Assemblyman Joaquin Arambula is a free man.
A Fresno jury found him not guilty of one misdemeanor count of child abuse in a high-profile trial.
At a post-trial news conference in his attorney’s office, Arambula answered a major question. Yes, he will continue with his job.
After talking about problems with the criminal justice system, Arambula told the media throng:
“You can be sure I will be working on that in the state Legislature. To my constituents in the 31st Assembly District, I will always fight for you. I will continue to proudly serve you in the state Legislature and will carry your voices in Sacramento to make sure you are heard.”
Arambula said he will end his voluntary leave of absence — which began March 13 when the district attorney charged him — Monday.
But, how has the trial affected Arambula’s political future?
People Are Forgiving
Democratic strategist Steve Maviglio — who’s served as the communication director for three Assembly speakers and former Gov. Gray Davis — sees Arambula returning and thriving in Sacramento.
“Since he’s been acquitted and justice has been served, the people will be very forgiving and he can go back to work with confidence and continue to do his job. He’ll be judged by voters on that,” Maviglio said.
Republican strategist Mike Madrid agrees.
“I think there was some relief (from legislators) for their colleague. I don’t sense anyone holding judgment against him right now. Everybody is taking a human approach to this, which is understanding he personally and his family have had some very difficult times,” Madrid said.
Assembly Speaker Anthony Rendon (D-Lakewood) issued a statement of support.
“The jury trial is a pillar of our criminal justice system. In this case, a jury of peers found Joaquin Arambula not guilty of the accusations made against him. Having undergone this hardship, the Arambula family should be afforded the opportunity to heal and move forward,” Rendon said via email.
‘Will be Welcomed Back With Open Arms’
Maviglio says fellow Democrats will gladly welcome Arambula back.
“He was a popular member of the caucus before this. He will be a popular member of the caucus when he gets back.
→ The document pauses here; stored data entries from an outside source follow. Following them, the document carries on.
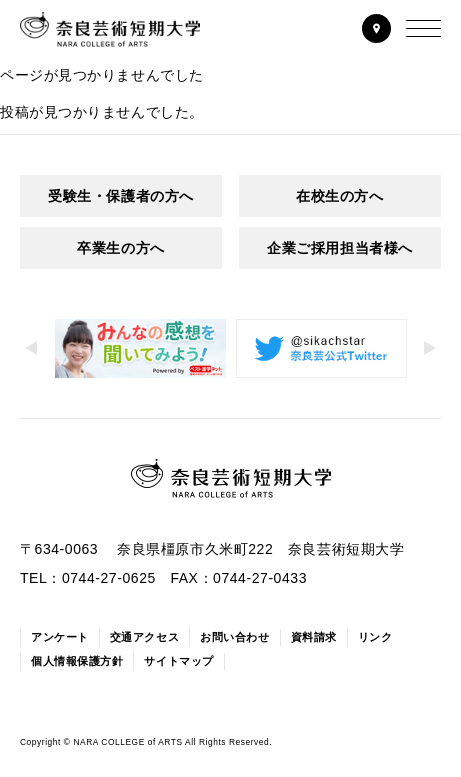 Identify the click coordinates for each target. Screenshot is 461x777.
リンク (375, 637)
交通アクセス (144, 637)
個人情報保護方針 (77, 661)
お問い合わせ (234, 637)
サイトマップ (178, 661)
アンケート (60, 637)
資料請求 (314, 637) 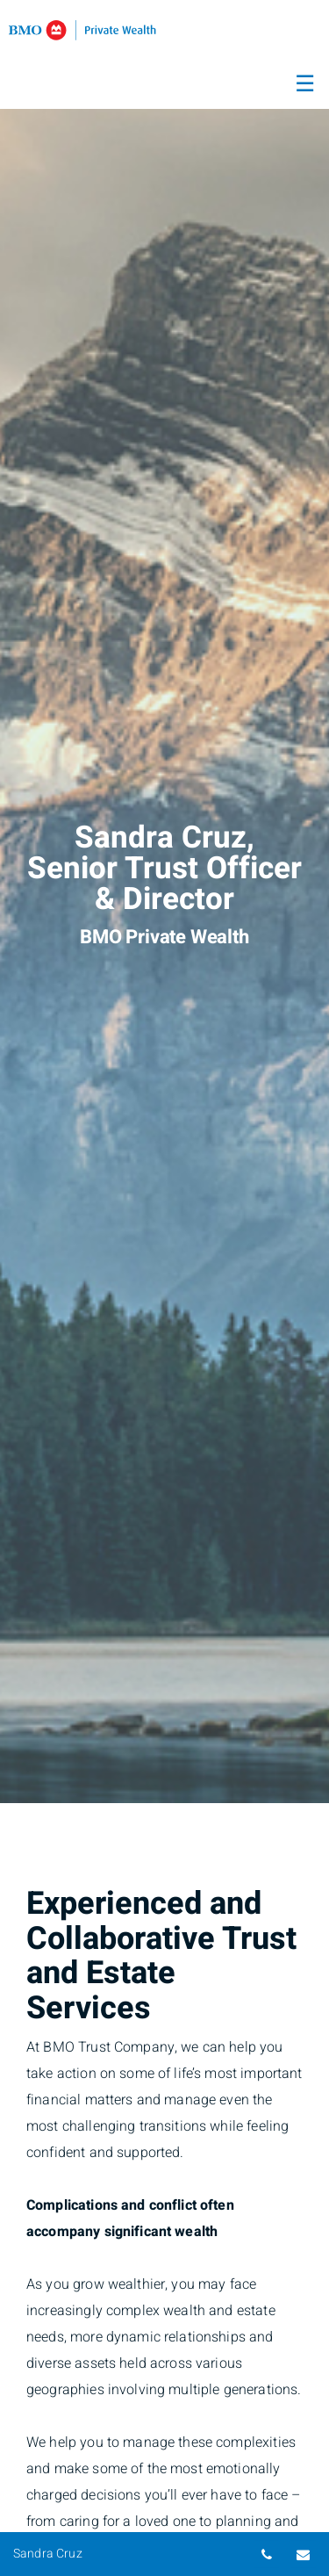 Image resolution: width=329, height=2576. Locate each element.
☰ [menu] (305, 84)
He is known for being a hard worker and fighting for his district … he will be welcomed back with open arms,” Maviglio said.
Madrid agrees but says there may be a higher level of expectation of Arambula from his colleagues. For example, Arambula could cite his trial experience in the debate over corporal punishment, Madrid said.
“There is no better person who will be looked to than Mr. Arambula to introduce legislation to that effect and to see if he has personally made a change,” Madrid said. “It would behoove Assemblyman Arambula to be the leader on changing this type of behavior, not only at a personal level but at a political and professional level.”
What Will Happen in 2020?
“It would behoove Assemblyman Arambula to be the leader on changing this type of behavior, not only at a personal level but at a political and professional level.” — Republican strategist Mike Madrid
Arambula gave no indication whether he would run for a third term in 2020.
Maviglio doubts any other Democrat would challenge Arambula. Using the issue of the trial wouldn’t work, he said.
“That would be brutally ugly. I don’t see how any Democrat can do that. That would be actively discouraged by Democrat officials,” Maviglio said.
Maviglio, however, does see a potential opening for Republicans.
“Anything that moved that seat into the danger zone is always worrisome to Democrats in Sacramento,” Maviglio said.
Madrid said the seat is Arambula’s if he wants to run again. There will be no other Democrat challenging him.
“I don’t think there is anything egregious enough as a political professional to suggest that there is a higher level of vulnerability,” Madrid said.
Maviglio notes that most people don’t know who their assemblyman is in the first place.
“If this is the only thing they associate with Arambula, that is not particularly good news,” Maviglio said.
A Republican Challenger?
Whether there is a viable Republican to run against Arambula is another story.
Arambula defeated Lupe Espinoza by 30 points in the 2018 general election; and defeated Clint Olivier twice in 2016 — by 14 points in a special election and by 28 points in the regular general election.
Another problem for a potential Republican challenger: President Donald Trump at the top of the ticket. Maviglio thinks that could increase Democratic turnout, benefiting Arambula.
Madrid says there is no viable Republican challenger, especially with a not-guilty verdict.
When Fresno police arrested Arambula last December, Fresno County Republican Party chairman Fred Vanderhoof called for his resignation.
Vanderhoof didn’t repeat that call after the verdict.
“It’s been a painful trial to watch for everyone. It’s a sad state of affairs,” Vanderhoof said.
He did say there is a Republican in line to run against Arambula next year but did not share the name.